Package generated configuration file
See the sshd_config(5) manpage for details
What ports, IPs and protocols we listen for
Port 22
Use these options to restrict which interfaces/protocols sshd will bind to
ListenAddress ::
ListenAddress 0.0.0.0
Protocol 2
HostKeys for protocol version 2
HostKey /etc/ssh/sshhostrsa_key
HostKey /etc/ssh/sshhostdsa_key
Privilege Separation is turned on for security
UsePrivilegeSeparation yes
Lifetime and size of ephemeral version 1 server key
KeyRegenerationInterval 3600
ServerKeyBits 768
Logging
SyslogFacility AUTH
LogLevel INFO
Authentication:
LoginGraceTime 120
PermitRootLogin no
StrictModes yes
RSAAuthentication yes
PubkeyAuthentication yes
AuthorizedKeysFile %h/.ssh/authorized_keys
Don't read the user's ~/.rhosts and ~/.shosts files
IgnoreRhosts yes
For this to work you will also need host keys in /etc/sshknownhosts
RhostsRSAAuthentication no
similar for protocol version 2
HostbasedAuthentication no
Uncomment if you don't trust ~/.ssh/known_hosts for RhostsRSAAuthentication
IgnoreUserKnownHosts yes
To enable empty passwords, change to yes (NOT RECOMMENDED)
PermitEmptyPasswords no
Change to yes to enable challenge-response passwords (beware issues with
some PAM modules and threads)
ChallengeResponseAuthentication no
Change to no to disable tunnelled clear text passwords
PasswordAuthentication yes
PasswordAuthentication no
Kerberos options
KerberosAuthentication no
KerberosGetAFSToken no
KerberosOrLocalPasswd yes
KerberosTicketCleanup yes
GSSAPI options
GSSAPIAuthentication no
GSSAPICleanupCredentials yes
X11Forwarding yes
X11DisplayOffset 10
PrintMotd no
PrintLastLog yes
TCPKeepAlive yes
UseLogin no
MaxStartups 10:30:60
Banner /etc/issue.net
Allow client to pass locale environment variables
AcceptEnv LANG LC_*
Subsystem sftp internal-sftp
Set this to 'yes' to enable PAM authentication, account processing,
and session processing. If this is enabled, PAM authentication will
be allowed through the ChallengeResponseAuthentication and
PasswordAuthentication. Depending on your PAM configuration,
PAM authentication via ChallengeResponseAuthentication may bypass
the setting of "PermitRootLogin without-password".

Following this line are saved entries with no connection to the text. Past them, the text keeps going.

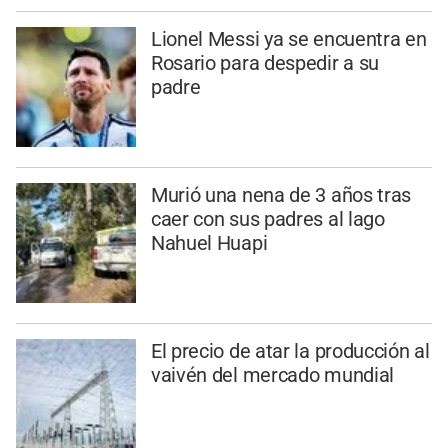
Lionel Messi ya se encuentra en
Rosario para despedir a su
padre
Murió una nena de 3 años tras
caer con sus padres al lago
Nahuel Huapi
El precio de atar la producción al
vaivén del mercado mundial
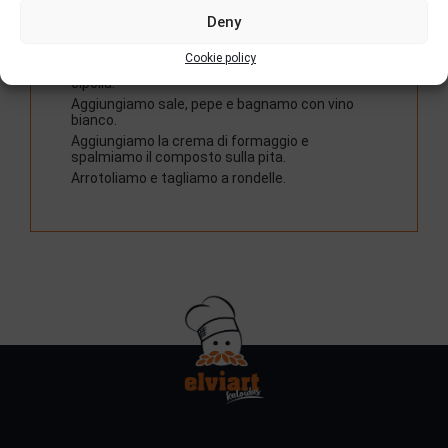
Aggiungiamo un po’ di olio nella padella e
Deny
riscaldiamo la Pita Gigante ELVIART per 3
minuti.
Cookie policy
Nella padella calda, facciamo rosolare funghi e
cipolla.
Aggiungiamo sale, pepe e bagnamo con vino
bianco.
Aggiungiamo la crema di formaggio e
spalmiamo il composto sulla pita.
Arrotoliamo e tagliamo a rondelle.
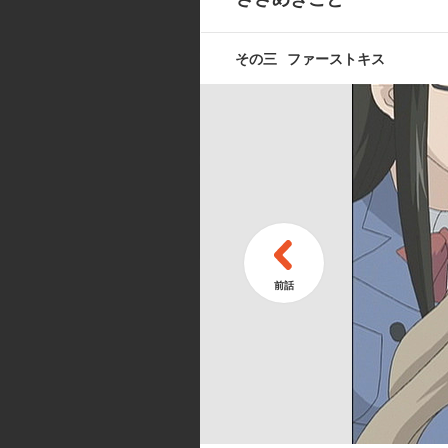
その三
ファーストキス
その九
ひまわりの君
その十一
なんでもない
キャスト ／ スタッフ
[キャスト]
村雨純夏:高垣彩陽／風間汐:高本
ずさ:牧口真幸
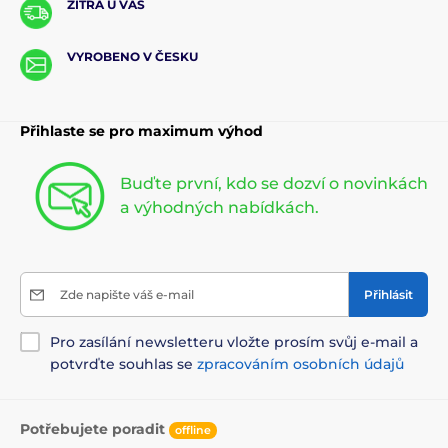
ZÍTRA U VÁS
VYROBENO V ČESKU
Přihlaste se pro maximum výhod
Buďte první, kdo se dozví o novinkách
a výhodných nabídkách.
Zde napište váš e-mail
Přihlásit
Pro zasílání newsletteru vložte prosím svůj e-mail a
potvrďte souhlas se
zpracováním osobních údajů
Potřebujete poradit
offline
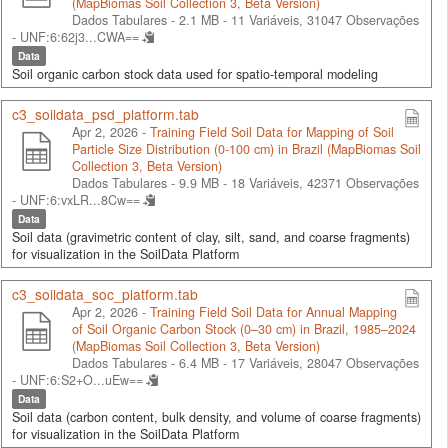
(MapBiomas Soil Collection 3, Beta Version)
Dados Tabulares - 2.1 MB
- 11 Variáveis, 31047 Observações
-
UNF:6:62j3...CWA==
Data
Soil organic carbon stock data used for spatio-temporal modeling
c3_soildata_psd_platform.tab
Apr 2, 2026 -
Training Field Soil Data for Mapping of Soil
Particle Size Distribution (0-100 cm) in Brazil (MapBiomas Soil
Collection 3, Beta Version)
Dados Tabulares - 9.9 MB
- 18 Variáveis, 42371 Observações
-
UNF:6:vxLR...8Cw==
Data
Soil data (gravimetric content of clay, silt, sand, and coarse fragments)
for visualization in the SoilData Platform
c3_soildata_soc_platform.tab
Apr 2, 2026 -
Training Field Soil Data for Annual Mapping
of Soil Organic Carbon Stock (0–30 cm) in Brazil, 1985–2024
(MapBiomas Soil Collection 3, Beta Version)
Dados Tabulares - 6.4 MB
- 17 Variáveis, 28047 Observações
-
UNF:6:S2+O...uEw==
Data
Soil data (carbon content, bulk density, and volume of coarse fragments)
for visualization in the SoilData Platform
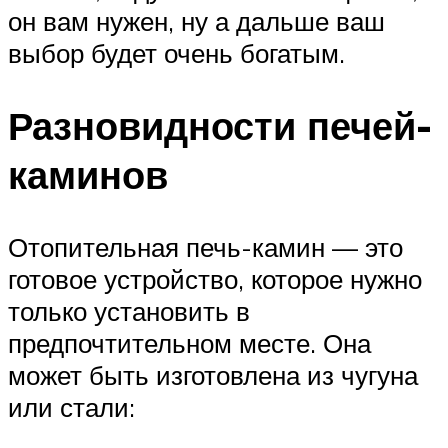
он вам нужен, ну а дальше ваш
выбор будет очень богатым.
Разновидности печей-
каминов
Отопительная печь-камин — это
готовое устройство, которое нужно
только установить в
предпочтительном месте. Она
может быть изготовлена из чугуна
или стали:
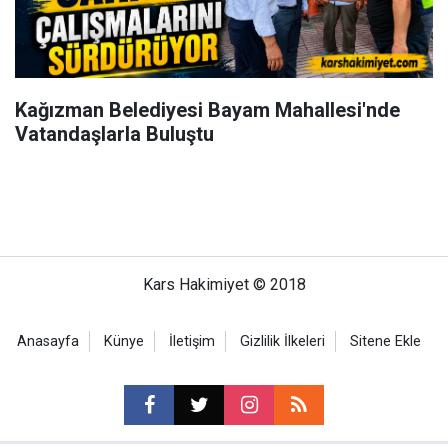
Kağızman Belediyesi Bayam Mahallesi'nde
Vatandaşlarla Buluştu
Kars Hakimiyet © 2018
Anasayfa
Künye
İletişim
Gizlilik İlkeleri
Sitene Ekle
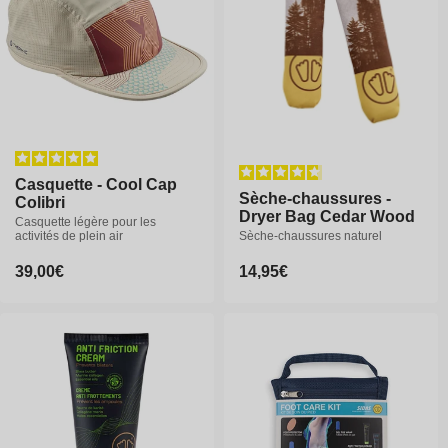
35-36
37-38
39-40
35-36
37-38
39-40
40-41
42-43
44-46
40-41
42-43
44-46
47-49
47-49
Casquette - Cool Cap
Casquette - Cool Cap
Sèche-chaussures -
Colibri
Colibri
Dryer Bag Cedar Wood
Casquette légère pour les
Casquette légère pour les
activités de plein air
activités de plein air
Sèche-chaussures naturel
Prix
39,00€
Prix
39,00€
Prix
14,95€
habituel
habituel
habituel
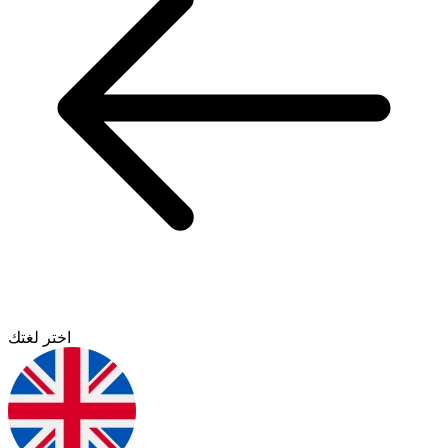
اختر لغتك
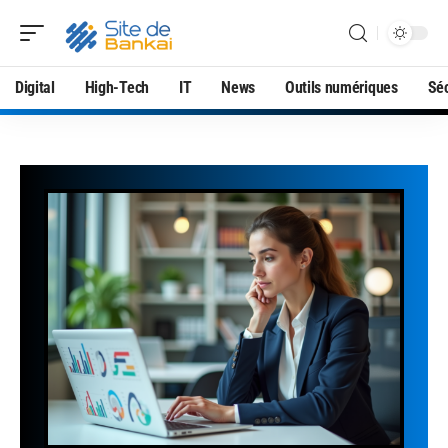
Digital
High-Tech
IT
News
Outils numériques
Séc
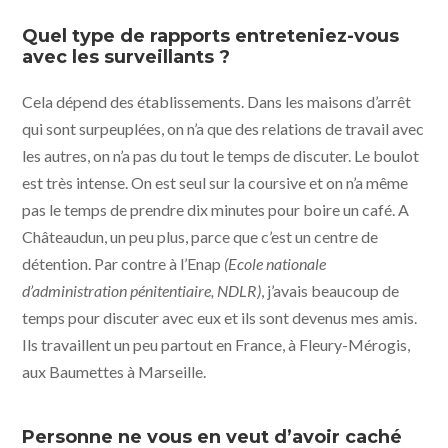
Quel type de rapports entreteniez-vous
avec les surveillants ?
Cela dépend des établissements. Dans les maisons d’arrêt
qui sont surpeuplées, on n’a que des relations de travail avec
les autres, on n’a pas du tout le temps de discuter. Le boulot
est très intense. On est seul sur la coursive et on n’a même
pas le temps de prendre dix minutes pour boire un café. A
Châteaudun, un peu plus, parce que c’est un centre de
détention. Par contre à l’Enap
(Ecole nationale
d’administration pénitentiaire, NDLR)
, j’avais beaucoup de
temps pour discuter avec eux et ils sont devenus mes amis.
Ils travaillent un peu partout en France, à Fleury-Mérogis,
aux Baumettes à Marseille.
Personne ne vous en veut d’avoir caché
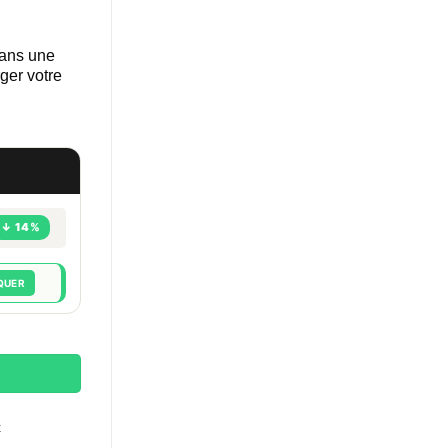
dans une
ger votre
↓ 14%
QUER
Blue Razz Ice
t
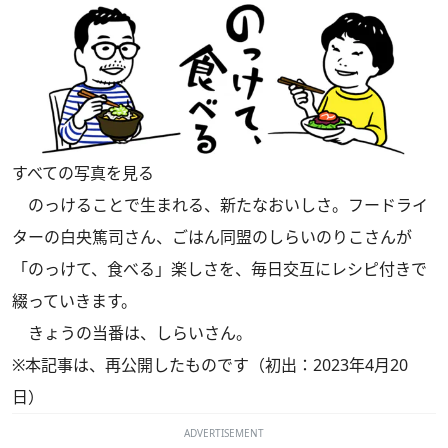
すべての写真を見る
のっけることで生まれる、新たなおいしさ。フードライ
ターの白央篤司さん、ごはん同盟のしらいのりこさんが
「のっけて、食べる」楽しさを、毎日交互にレシピ付きで
綴っていきます。
きょうの当番は、しらいさん。
※本記事は、再公開したものです（初出：2023年4月20
日）
ADVERTISEMENT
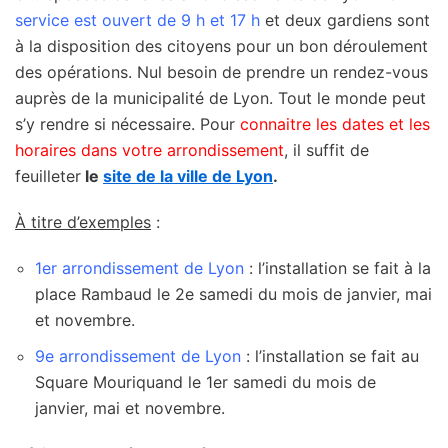
service est ouvert de 9 h et 17 h
et deux gardiens sont
à la disposition des citoyens pour un bon déroulement
des opérations. Nul besoin de prendre un rendez-vous
auprès de la municipalité de Lyon. Tout le monde peut
s’y rendre si nécessaire. Pour
connaitre les dates et les
horaires dans votre arrondissement
, il suffit de
feuilleter
le
site de la ville de Lyon
.
À titre d’exemples
:
1er arrondissement de Lyon
: l’installation se fait à la
place Rambaud le 2e samedi du mois de janvier, mai
et novembre.
9e arrondissement de Lyon
: l’installation se fait au
Square Mouriquand le 1er samedi du mois de
janvier, mai et novembre.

If you just want the PAM account and session checks to run without
PAM authentication, then enable this but set PasswordAuthentication
and ChallengeResponseAuthentication to 'no'.
UsePAM ye
Match group filetransfer
ChrootDirectory %h
X11Forwarding no
AllowTcpForwarding no
ForceCommand internal-sftp
Also, I seem to be having an issue restarting my ssh via /etc/init.d/ssh restart. This is the output when I run that command:
Rather than invoking init scripts through /etc/init.d, use the service(8)
utility, e.g. service ssh restart
Since the script you are attempting to invoke has been converted to an
Upstart job, you may also use the restart(8) utility, e.g. restart ssh
ssh start/running, process 15959
When I run service ssh restart, I get this:
restart: Unknown instance:
ssh: connect to host colegroff.com port 22: Connection refused
"UsePAM ye "
This section said "ye" instead of "yes". So now I can login all right. I'm going to checkout the other issues later tonight.
@groffcole:
Thank you. The google search lead me right there.
A couple other questions:
1) Is there a way to allow the user to set their own password?
2) Is there any software that would allow a user some sort of web interface for this sort of thing?
Have a look at virtualmin GPL as I believe it may be what you're looking for and is free.
FWIW I'm running it and it works great on linode.